| Disagree. "Absolutely positively absolute rights" are taking decent heuristics and turning them into thought-terminating clichés. Let's go with the "right to live". Consider questions such as: - Who has that right? You, or your body? If you don't want to live, should you be forced to? What if you're suffering so badly it's debilitating, and this state won't improve until you eventually die? Is living in a state of endless torture better than not living? - How do you trade lives for lives? Imagine you have a crazy shooter killing people left and right. There's no fast way to get to them except a drone strike, and each minute you hesitate, they kill another person. Do you pull the trigger and save innocent victims, or do you wait for the armoured police to arrive and safely incapacitate the shooter, honoring their right to live at the expense of many other people? What if it's you facing the shooter alone, and they intend to kill you? Will you shoot first, or give your life for their right to live? - What if probabilities get involved? The shooter is cornered, and a police sniper has his head in their sights. You can either take the shooter down now, or have a team of officers incapacitate them.
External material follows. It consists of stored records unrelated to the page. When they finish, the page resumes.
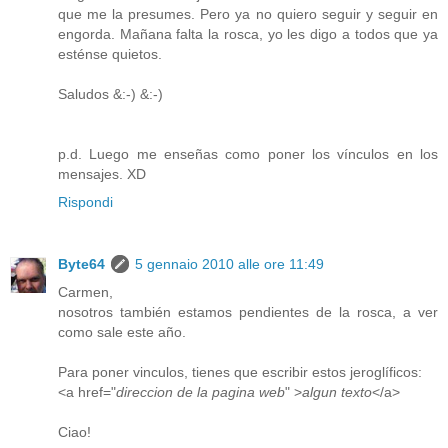
que me la presumes. Pero ya no quiero seguir y seguir en
engorda. Mañana falta la rosca, yo les digo a todos que ya
esténse quietos.
Saludos &:-) &:-)
p.d. Luego me enseñas como poner los vínculos en los
mensajes. XD
Rispondi
Byte64
5 gennaio 2010 alle ore 11:49
Carmen,
nosotros también estamos pendientes de la rosca, a ver
como sale este año.
Para poner vinculos, tienes que escribir estos jeroglíficos:
<a href="
direccion de la pagina web
" >
algun texto
</a>
Ciao!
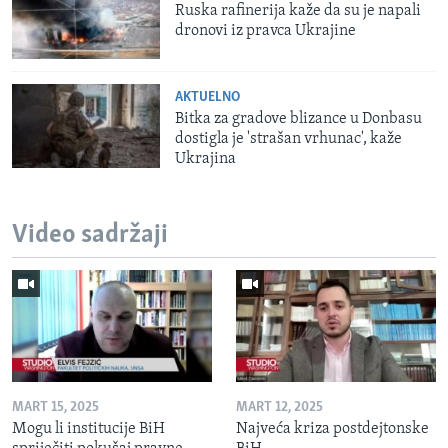
Ruska rafinerija kaže da su je napali
dronovi iz pravca Ukrajine
AKTUELNO
Bitka za gradove blizance u Donbasu
dostigla je 'strašan vrhunac', kaže
Ukrajina
Video sadržaji
MART 15, 2025
MART 12, 2025
Mogu li institucije BiH
Najveća kriza postdejtonske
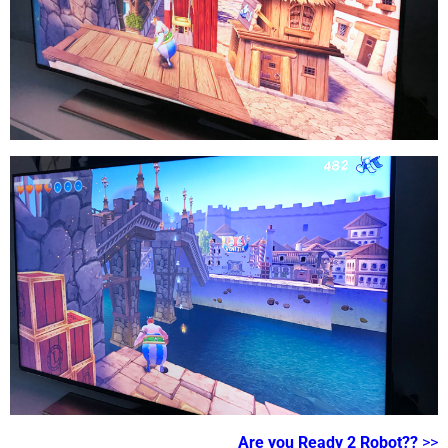
Are you Ready 2 Robot??
>>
The latter has a X% of chance ending in a police officer dying. At X=100%, you're trading life for life. At what X do you decide to have the sniper take the shot? What if there's a risk of more than one police deaths involved? At what threshold in the probability density function is it worth to take that risk? - What if money gets involved? The most complicated variant, an extension of trading lives with probabilities. You have me sitting in front of a button, pressing which will immediately wreck the economy of a small country. You can't get to me, but see my head through the scope of your sniper rifle. I'm about to press that button. Will you pull the trigger? And before you say, "obviously no!", keep in mind that wrecking the economy of a country is bound to result in many, many deaths. "Absolute rights" are good as heuristics. But like all heuristics, they hit corner cases. These corner cases need to be thought about explicitly. |
You're assuming that moral propositions are heuristics or a utilitarian optimization problem, and not moral facts that are simply true or not true. This is still a contentious debate, and not the only possibilities either.
In this case, the answers to your questions depends entirely on what the moral facts are. For example, it may be morally impermissible to take a life under any circumstances, which answers many of your questions quite clearly.